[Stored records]
+ + + +

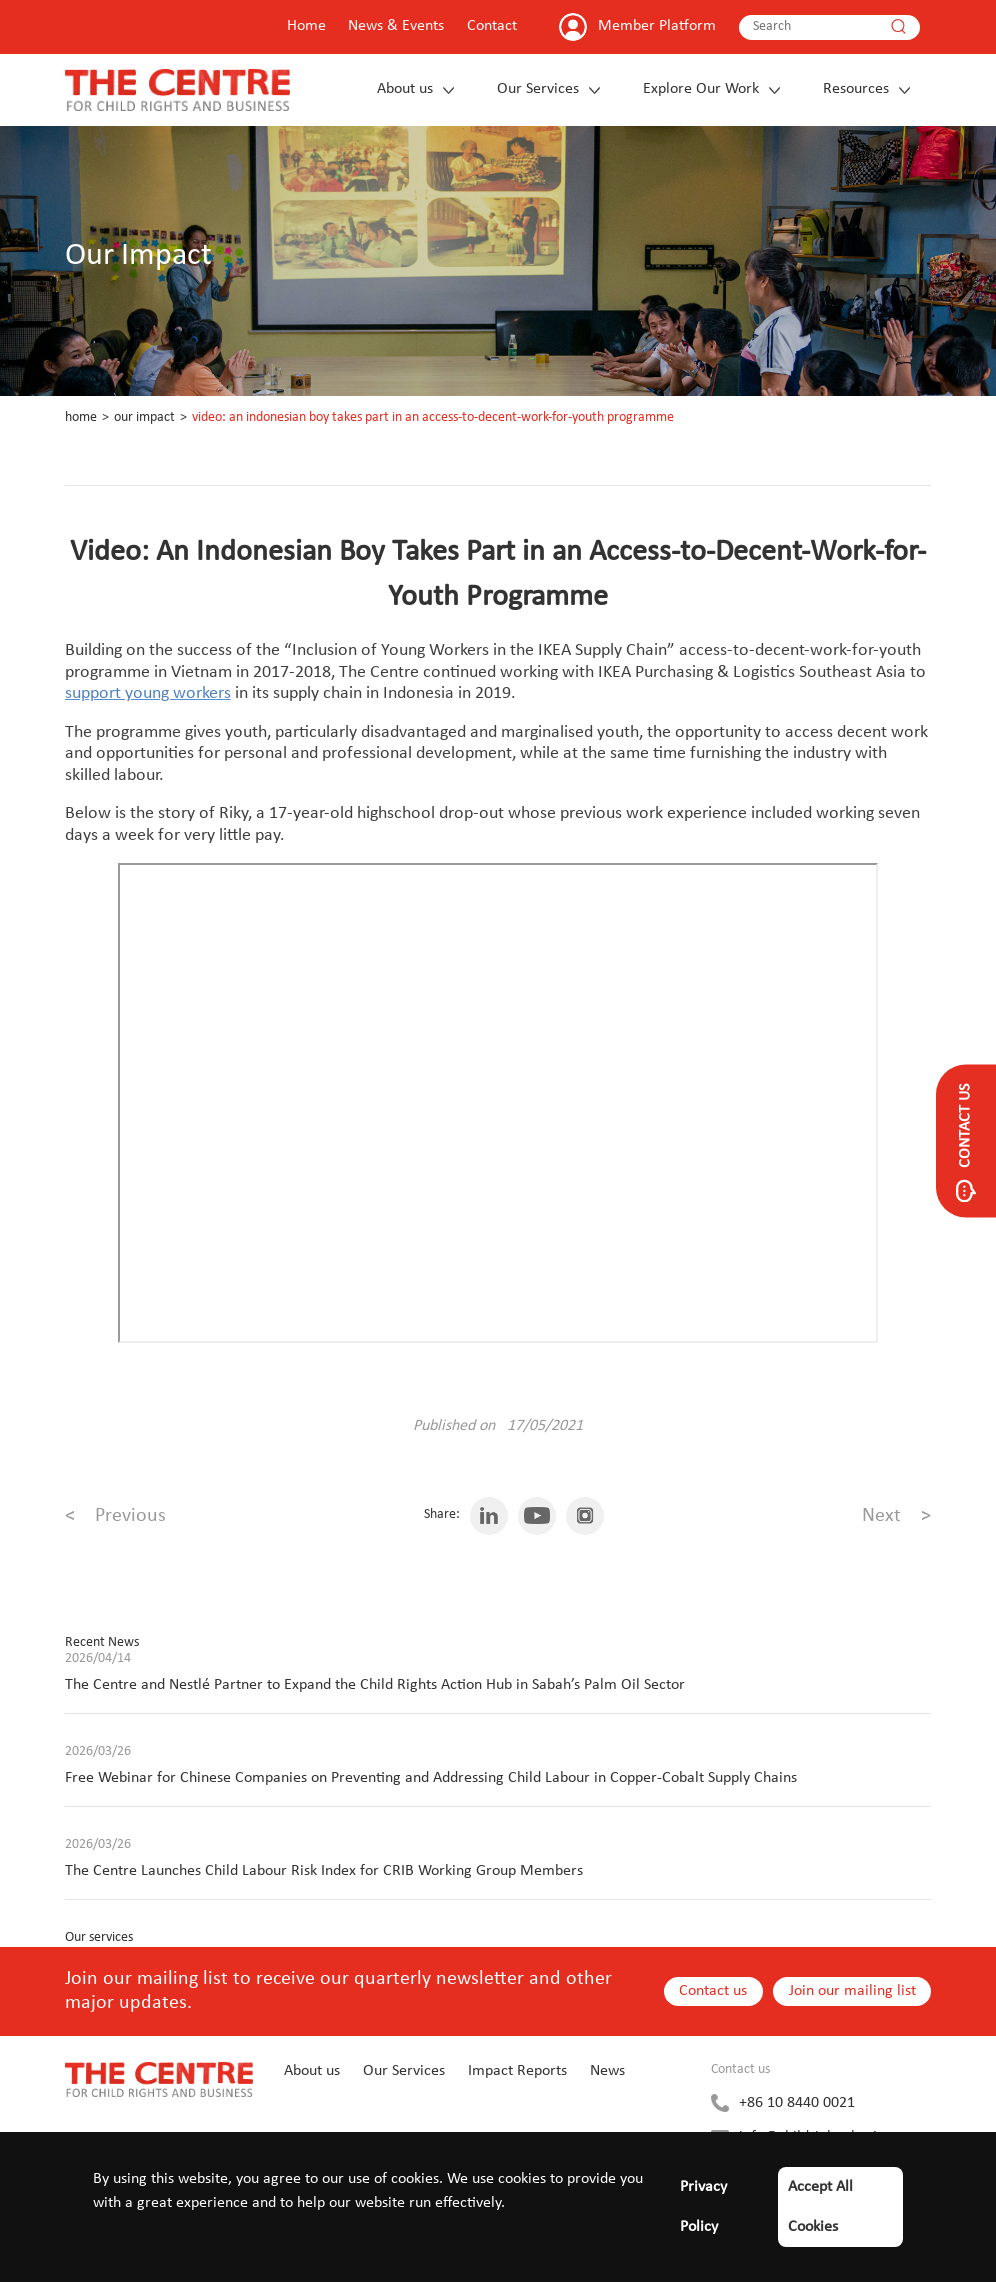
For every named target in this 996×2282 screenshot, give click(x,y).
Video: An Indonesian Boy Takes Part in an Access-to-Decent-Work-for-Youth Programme (433, 417)
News (607, 2071)
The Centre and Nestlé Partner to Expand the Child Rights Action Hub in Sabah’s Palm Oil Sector (375, 1685)
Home (306, 26)
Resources (856, 89)
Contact (492, 26)
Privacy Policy (703, 2207)
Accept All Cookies (820, 2207)
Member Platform (657, 26)
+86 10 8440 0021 (797, 2103)
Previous (115, 1516)
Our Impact (144, 417)
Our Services (538, 89)
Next (896, 1516)
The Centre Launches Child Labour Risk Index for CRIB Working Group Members (324, 1871)
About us (405, 89)
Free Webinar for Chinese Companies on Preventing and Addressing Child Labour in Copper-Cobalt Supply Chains (431, 1778)
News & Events (396, 26)
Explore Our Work (701, 89)
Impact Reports (517, 2071)
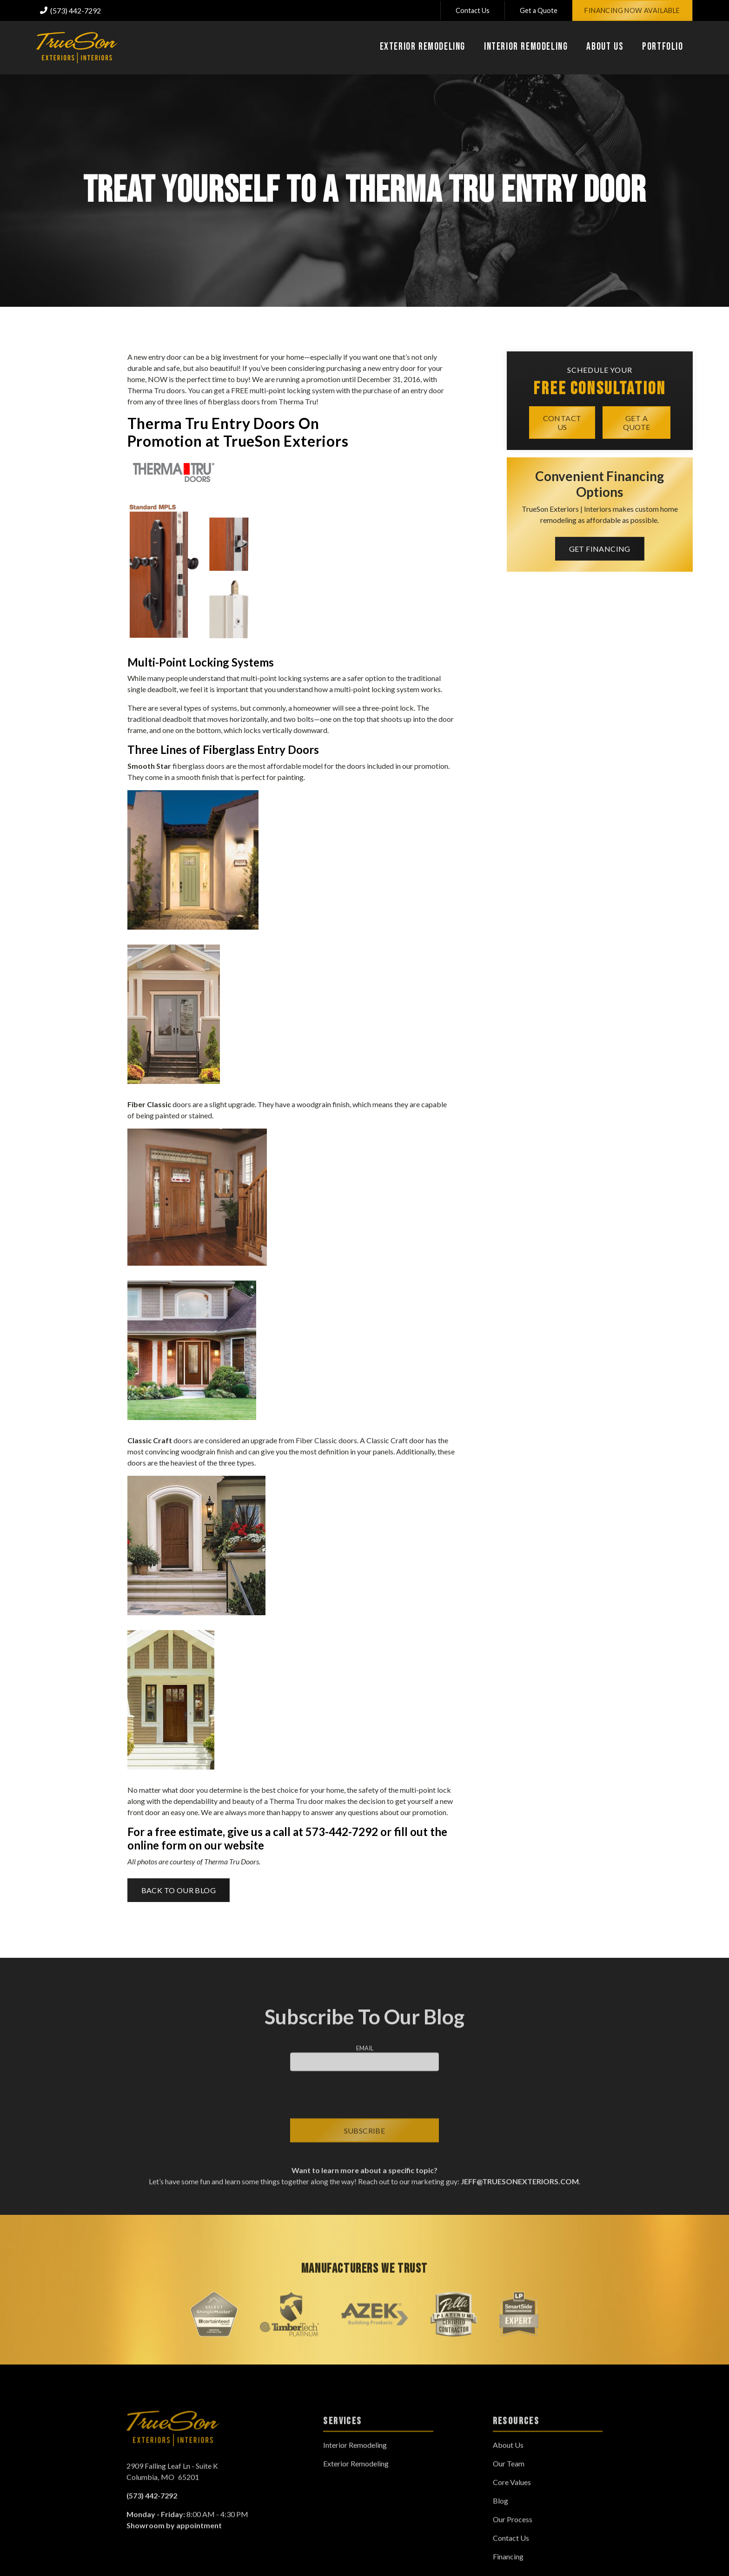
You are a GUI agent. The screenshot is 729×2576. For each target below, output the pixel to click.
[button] (423, 47)
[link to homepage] (77, 47)
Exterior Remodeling (356, 2473)
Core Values (512, 2491)
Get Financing (599, 548)
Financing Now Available (632, 10)
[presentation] (364, 2105)
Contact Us (473, 10)
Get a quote (636, 422)
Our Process (512, 2528)
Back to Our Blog (178, 1890)
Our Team (508, 2473)
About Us (508, 2454)
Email (364, 2057)
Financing (508, 2566)
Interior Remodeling (355, 2454)
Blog (500, 2510)
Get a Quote (538, 10)
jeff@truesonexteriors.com (519, 2190)
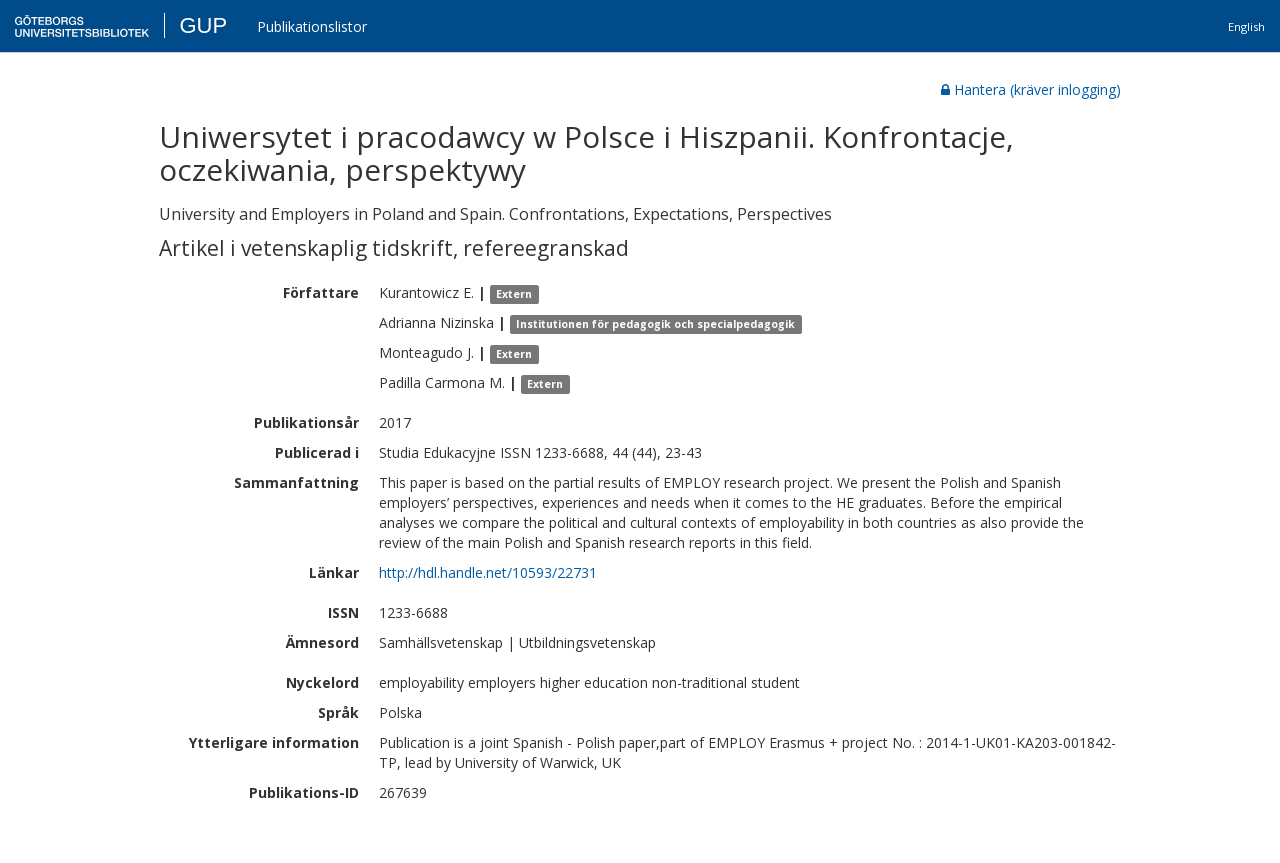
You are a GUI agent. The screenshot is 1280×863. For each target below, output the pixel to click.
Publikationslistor (312, 26)
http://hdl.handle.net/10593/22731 (488, 572)
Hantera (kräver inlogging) (1031, 89)
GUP (203, 25)
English (1246, 26)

+ + + +

TASK TO COMPLETE:
Look back at the data above. Transcribe exactly the lines starting at the line that contains "[link to homepage] (77, 47)" and ending at the line that contains "Financing (508, 2566)".

THE COMPLETED TASK:
[link to homepage] (77, 47)
Exterior Remodeling (356, 2473)
Core Values (512, 2491)
Get Financing (599, 548)
Financing Now Available (632, 10)
[presentation] (364, 2105)
Contact Us (473, 10)
Get a quote (636, 422)
Our Process (512, 2528)
Back to Our Blog (178, 1890)
Our Team (508, 2473)
About Us (508, 2454)
Email (364, 2057)
Financing (508, 2566)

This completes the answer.